APC MNIST Training Example

This notebook is a compact, notebook-first APC training walkthrough for MNIST.

Design choices are intentionally fixed to keep code short:

  • Binomial data distribution

  • Conv-PC encoder

  • NN decoder

  • AdamW optimizer

  • MultiStepLR scheduler (milestones at 66% and 90%)

  • Training progress printed only at 10%, 20%, …, 100%

  • Inline metrics and reconstructions only (no checkpoint/JSON/image file outputs)

Imports

We keep imports explicit so you can quickly see which pieces handle modeling, training, and visualization.

  • Standard library: lightweight config and serialization helpers

  • PyTorch + Lightning Fabric: tensor ops and runtime orchestration

  • SPFlow APC modules: encoder/decoder/model/loss tooling

  • Torchvision + plotting stack: data loading and inline analysis

[35]:
from __future__ import annotations

# Standard-library helpers for config handling and lightweight reporting.
import json
import math
from dataclasses import asdict, dataclass
from pathlib import Path

# Core scientific stack used throughout the notebook.
import matplotlib.pyplot as plt
import pandas as pd
import torch
from torch import nn
from torch.optim import AdamW, Optimizer
from torch.optim.lr_scheduler import MultiStepLR
from torch.utils.data import DataLoader, random_split

# APC/SPFlow model components.
from spflow.modules.leaves import Binomial, Normal
from spflow.modules.leaves.leaf import LeafModule
from spflow.zoo.apc.config import ApcConfig, ApcLossWeights
from spflow.zoo.apc.decoders import NeuralDecoder2D
from spflow.zoo.apc.encoders.convpc_joint_encoder import ConvPcJointEncoder
from spflow.zoo.apc.model import AutoencodingPC
from spflow.zoo.apc.train import evaluate_apc

# Runtime orchestration and dataset transforms/utilities.
import lightning as L
from torchvision import datasets, transforms
from torchvision.utils import make_grid

Defaults

A single dataclass holds all fixed tutorial settings so runs stay reproducible and easy to modify.

These values prioritize a fast, stable guide run over full hyperparameter tuning.

[36]:
@dataclass
class Config:
    """Fixed configuration for this simplified APC MNIST tutorial notebook."""

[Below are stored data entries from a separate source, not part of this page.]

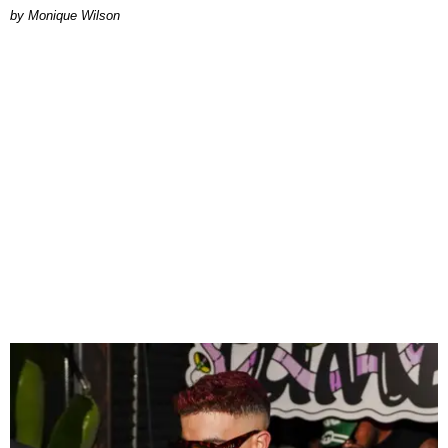
by Monique Wilson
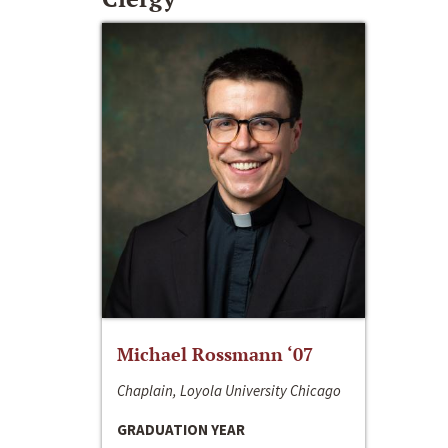
Michael Rossmann ‘07
Chaplain, Loyola University Chicago
GRADUATION YEAR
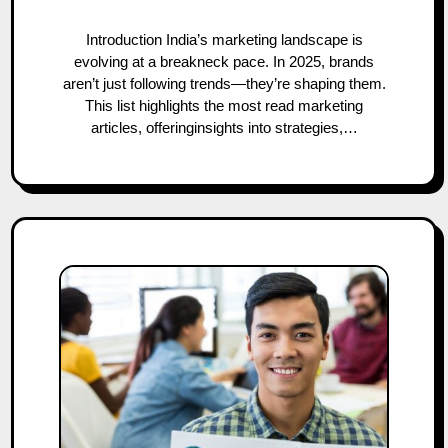
Introduction India’s marketing landscape is
evolving at a breakneck pace. In 2025, brands
aren’t just following trends—they’re shaping them.
This list highlights the most read marketing
articles, offeringinsights into strategies,…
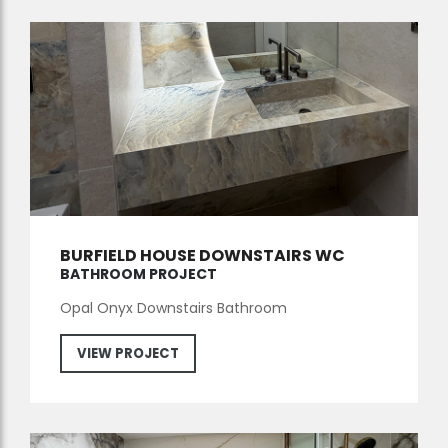
BURFIELD HOUSE DOWNSTAIRS WC
BATHROOM PROJECT
Opal Onyx Downstairs Bathroom
VIEW PROJECT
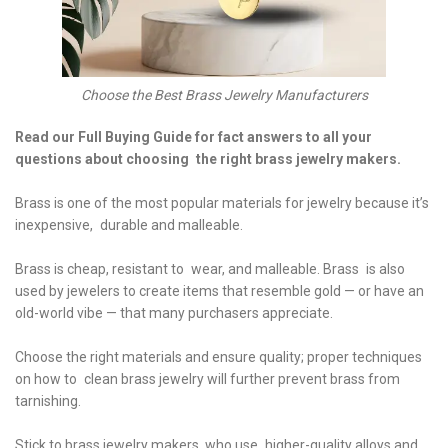
Choose the Best Brass Jewelry Manufacturers
Read our Full Buying Guide for fact answers to all your
questions about choosing the right brass jewelry makers.
Brass is one of the most popular materials for jewelry because it’s
inexpensive, durable and malleable.
Brass is cheap, resistant to wear, and malleable. Brass is also
used by jewelers to create items that resemble gold — or have an
old-world vibe — that many purchasers appreciate.
Choose the right materials and ensure quality; proper techniques
on how to clean brass jewelry will further prevent brass from
tarnishing.
Stick to brass jewelry makers, who use higher-quality alloys and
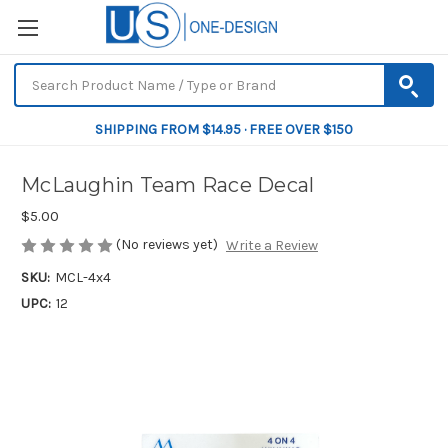
SHIPPING FROM $14.95 · FREE OVER $150
McLaughin Team Race Decal
$5.00
(No reviews yet)
Write a Review
SKU:
MCL-4x4
UPC:
12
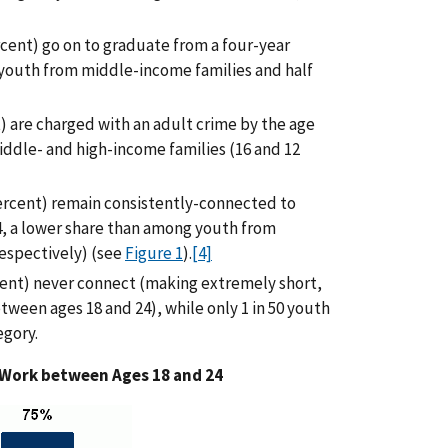
cent) go on to graduate from a four-year
 youth from middle-income families and half
) are charged with an adult crime by the age
iddle- and high-income families (16 and 12
percent) remain consistently-connected to
4, a lower share than among youth from
respectively) (see
Figure 1
).
[4]
cent) never connect (making extremely short,
tween ages 18 and 24), while only 1 in 50 youth
egory.
 Work between Ages 18 and 24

    # Reproducibility and dataset location.
    seed: int = 0
    data_dir: Path = Path("./data/mnist")
    download: bool = True

    # Input representation used in this notebook.
    dist_data: str = "binomial"
    image_size: int = 32
    n_bits: int = 8

    # Runtime execution settings.
    device: str = "auto"
    precision: str = "bf16-mixed"
    num_workers: int = 0

    # Training budget and dataset caps for notebook speed.
    iters: int = 1000
    batch_size: int = 128
    val_size: int = 10_000
    max_train_samples: int | None = 60_000
    max_val_samples: int | None = 2_000
    max_test_samples: int | None = 2_000

    # Optimizer and scheduler hyperparameters.
    lr_encoder: float = 1e-1
    lr_decoder: float = 1e-3
    weight_decay: float = 0.0
    lr_gamma: float = 0.1

    # Encoder/decoder architecture controls.
    latent_dim: int = 64
    conv_channels: int = 64
    conv_depth: int = 3
    conv_latent_depth: int = 0
    conv_use_sum_conv: bool = False
    num_repetitions: int = 1

    nn_hidden: int = 64
    nn_res_hidden: int = 16
    nn_res_layers: int = 2
    nn_scales: int = 2
    nn_bn: bool = True
    nn_out_activation: str = "identity"

    # APC objective weighting and sampling setup.
    rec_loss: str = "mse"
    sample_tau: float = 1.0
    w_rec: float = 1.0
    w_kld: float = 1.0
    w_nll: float = 1.0

    grad_clip_norm: float | None = None
    warmup_pct: float = 2.0
    num_vis: int = 8


cfg = Config()
cfg

[36]:
Config(seed=0, data_dir=PosixPath('data/mnist'), download=True, dist_data='binomial', image_size=32, n_bits=8, device='auto', precision='bf16-mixed', num_workers=0, iters=1000, batch_size=128, val_size=10000, max_train_samples=60000, max_val_samples=2000, max_test_samples=2000, lr_encoder=0.1, lr_decoder=0.001, weight_decay=0.0, lr_gamma=0.1, latent_dim=64, conv_channels=64, conv_depth=3, conv_latent_depth=0, conv_use_sum_conv=False, num_repetitions=1, nn_hidden=64, nn_res_hidden=16, nn_res_layers=2, nn_scales=2, nn_bn=True, nn_out_activation='identity', rec_loss='mse', sample_tau=1.0, w_rec=1.0, w_kld=1.0, w_nll=1.0, grad_clip_norm=None, warmup_pct=2.0, num_vis=8)

Configuration Notes

When you start experimenting, change one group of settings at a time:

  • iters / batch_size: runtime and optimization smoothness

  • latent_dim + conv settings: encoder capacity

  • w_rec, w_kld, w_nll: reconstruction vs regularization trade-off

Small, isolated changes make the loss table and reconstructions easier to interpret.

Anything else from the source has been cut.